══ RECORD EXCERPTS ══
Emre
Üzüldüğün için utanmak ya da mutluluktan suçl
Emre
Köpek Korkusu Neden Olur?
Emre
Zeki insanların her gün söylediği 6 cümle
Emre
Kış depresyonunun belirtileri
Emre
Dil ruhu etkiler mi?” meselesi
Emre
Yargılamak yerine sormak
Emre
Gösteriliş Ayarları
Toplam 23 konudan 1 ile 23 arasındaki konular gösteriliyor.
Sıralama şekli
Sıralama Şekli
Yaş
═══
══ RECORD EXCERPTS ══
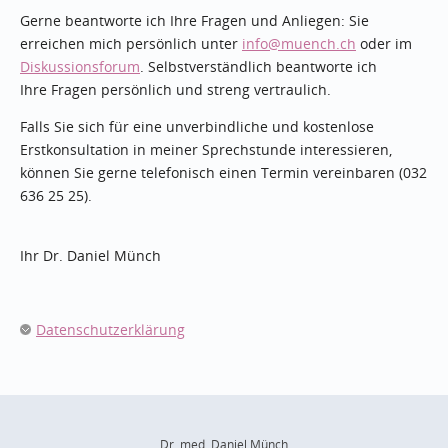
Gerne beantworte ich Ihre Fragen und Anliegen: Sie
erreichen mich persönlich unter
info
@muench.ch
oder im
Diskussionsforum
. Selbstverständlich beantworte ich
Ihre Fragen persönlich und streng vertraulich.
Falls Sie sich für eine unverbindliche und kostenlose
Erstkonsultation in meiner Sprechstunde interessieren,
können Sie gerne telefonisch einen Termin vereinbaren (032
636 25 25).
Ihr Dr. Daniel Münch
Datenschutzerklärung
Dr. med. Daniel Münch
═══
══ RECORD EXCERPTS ══
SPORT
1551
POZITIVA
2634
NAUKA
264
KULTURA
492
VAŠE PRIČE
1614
═══
[EXERCISE DESCRIPTION]
Tally the lines of the records that contain the word "Daniel", then give only the tally.

[SOLUTION TO THE PROBLEM]
2